*PROBLEM DESCRIPTION*:
Search the records below for the word "Knecht" and show every line where it occurs.

*INFORMATION SHOWN*:
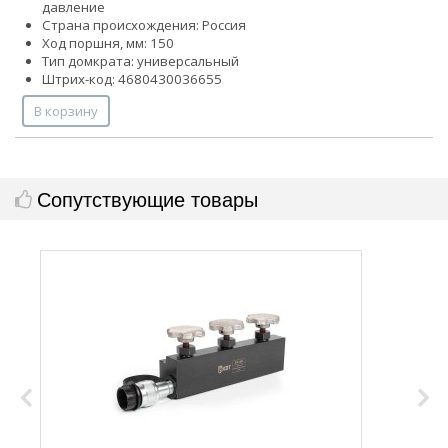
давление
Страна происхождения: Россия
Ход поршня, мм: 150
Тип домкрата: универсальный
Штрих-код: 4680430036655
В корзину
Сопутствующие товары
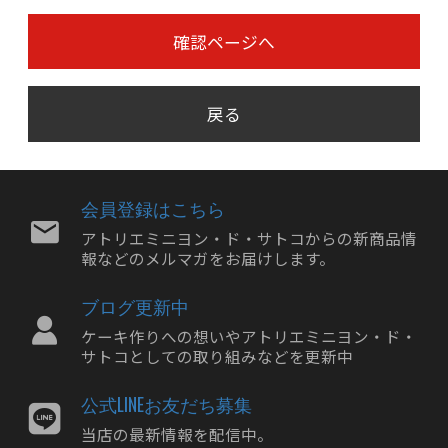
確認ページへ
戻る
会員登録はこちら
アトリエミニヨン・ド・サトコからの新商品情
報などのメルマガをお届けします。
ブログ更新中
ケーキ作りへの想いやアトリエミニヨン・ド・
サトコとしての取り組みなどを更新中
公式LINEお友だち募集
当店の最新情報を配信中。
--
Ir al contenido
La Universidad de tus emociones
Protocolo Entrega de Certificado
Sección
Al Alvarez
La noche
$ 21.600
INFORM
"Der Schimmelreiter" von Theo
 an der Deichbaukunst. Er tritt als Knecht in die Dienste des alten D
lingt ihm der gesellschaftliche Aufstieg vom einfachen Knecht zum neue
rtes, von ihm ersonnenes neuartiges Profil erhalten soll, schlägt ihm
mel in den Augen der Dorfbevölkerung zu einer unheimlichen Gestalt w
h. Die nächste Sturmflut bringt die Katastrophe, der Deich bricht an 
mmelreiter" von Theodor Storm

*COMPLETED TASK*:
 an der Deichbaukunst. Er tritt als Knecht in die Dienste des alten D
lingt ihm der gesellschaftliche Aufstieg vom einfachen Knecht zum neue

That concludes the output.